TASK DETAILS |
Leaving out all pictures, transcribe the lines below exactly, from the first through the line containing "Improve the indoor environment for staff and".

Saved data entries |
=======
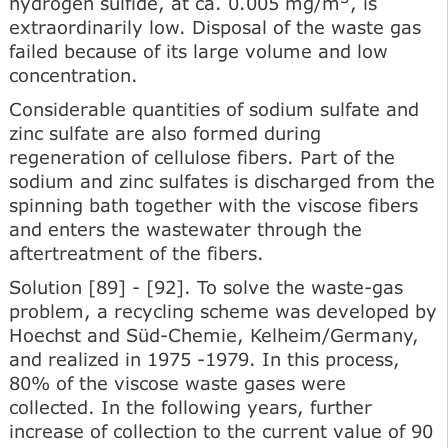
hydrogen sulfide, at ca. 0.005 mg/m
, is
extraordinarily low. Disposal of the waste gas
failed because of its large volume and low
concentration.
Considerable quantities of sodium sulfate and
zinc sulfate are also formed during
regeneration of cellulose fibers. Part of the
sodium and zinc sulfates is discharged from the
spinning bath together with the viscose fibers
and enters the wastewater through the
aftertreatment of the fibers.
Solution [89] - [92]. To solve the waste-gas
problem, a recycling scheme was developed by
Hoechst and Süd-Chemie, Kelheim/Germany,
and realized in 1975 -1979. In this process,
80% of the viscose waste gases were
collected. In the following years, further
increase of collection to the current value of 90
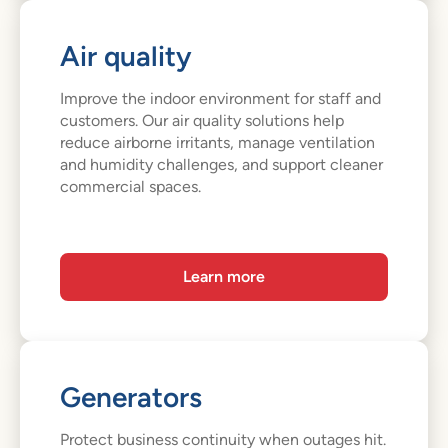
Air quality
Improve the indoor environment for staff and
customers. Our air quality solutions help
reduce airborne irritants, manage ventilation
and humidity challenges, and support cleaner
commercial spaces.
Learn more
Generators
Protect business continuity when outages hit.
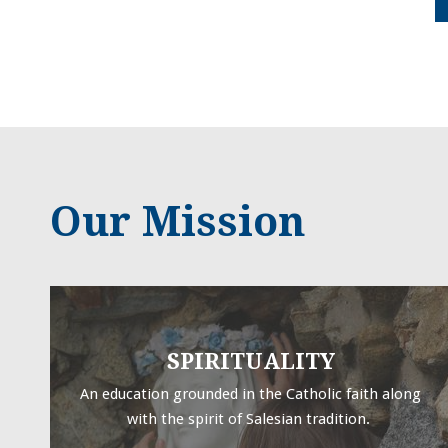
Our Mission
SPIRITUALITY
An education grounded in the Catholic faith along
with the spirit of Salesian tradition.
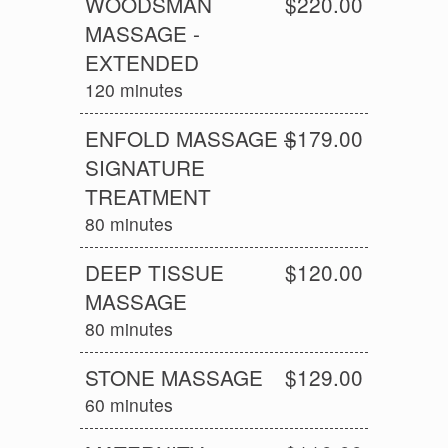
WOODSMAN
$220.00
MASSAGE -
EXTENDED
120 minutes
ENFOLD MASSAGE –
$179.00
SIGNATURE
TREATMENT
80 minutes
DEEP TISSUE
$120.00
MASSAGE
80 minutes
STONE MASSAGE
$129.00
60 minutes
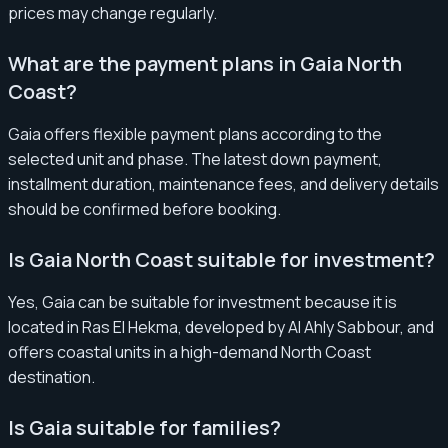
prices may change regularly.
What are the payment plans in Gaia North
Coast?
Gaia offers flexible payment plans according to the
selected unit and phase. The latest down payment,
installment duration, maintenance fees, and delivery details
should be confirmed before booking.
Is Gaia North Coast suitable for investment?
Yes, Gaia can be suitable for investment because it is
located in Ras El Hekma, developed by Al Ahly Sabbour, and
offers coastal units in a high-demand North Coast
destination.
Is Gaia suitable for families?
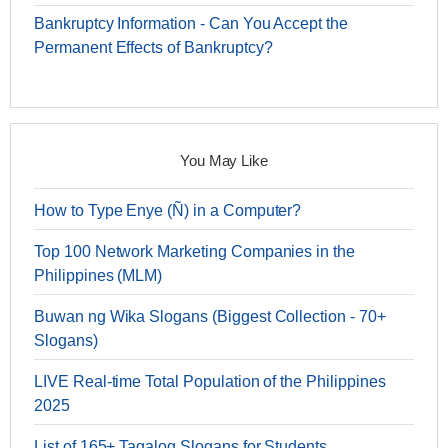
Bankruptcy Information - Can You Accept the
Permanent Effects of Bankruptcy?
You May Like
How to Type Enye (Ñ) in a Computer?
Top 100 Network Marketing Companies in the
Philippines (MLM)
Buwan ng Wika Slogans (Biggest Collection - 70+
Slogans)
LIVE Real-time Total Population of the Philippines
2025
List of 165+ Tagalog Slogans for Students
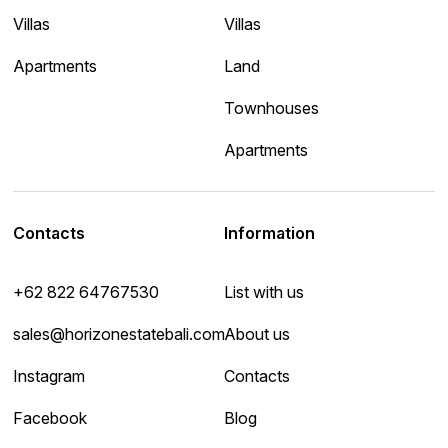
Villas
Villas
Apartments
Land
Townhouses
Apartments
Contacts
Information
+62 822 64767530
List with us
sales@horizonestatebali.com
About us
Instagram
Contacts
Facebook
Blog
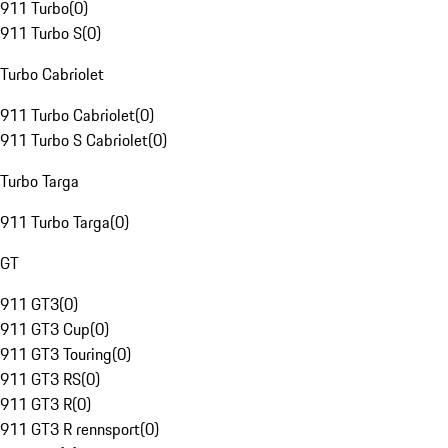
911 Turbo
(
0
)
911 Turbo S
(
0
)
Turbo Cabriolet
911 Turbo Cabriolet
(
0
)
911 Turbo S Cabriolet
(
0
)
Turbo Targa
911 Turbo Targa
(
0
)
GT
911 GT3
(
0
)
911 GT3 Cup
(
0
)
911 GT3 Touring
(
0
)
911 GT3 RS
(
0
)
911 GT3 R
(
0
)
911 GT3 R rennsport
(
0
)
=======
EXERCISE ANSWER |
hydrogen sulfide, at ca. 0.005 mg/m
, is
extraordinarily low. Disposal of the waste gas
failed because of its large volume and low
concentration.
Considerable quantities of sodium sulfate and
zinc sulfate are also formed during
regeneration of cellulose fibers. Part of the
sodium and zinc sulfates is discharged from the
spinning bath together with the viscose fibers
and enters the wastewater through the
aftertreatment of the fibers.
Solution [89] - [92]. To solve the waste-gas
problem, a recycling scheme was developed by
Hoechst and Süd-Chemie, Kelheim/Germany,
and realized in 1975 -1979. In this process,
80% of the viscose waste gases were
collected. In the following years, further
increase of collection to the current value of 90
Air quality
Improve the indoor environment for staff and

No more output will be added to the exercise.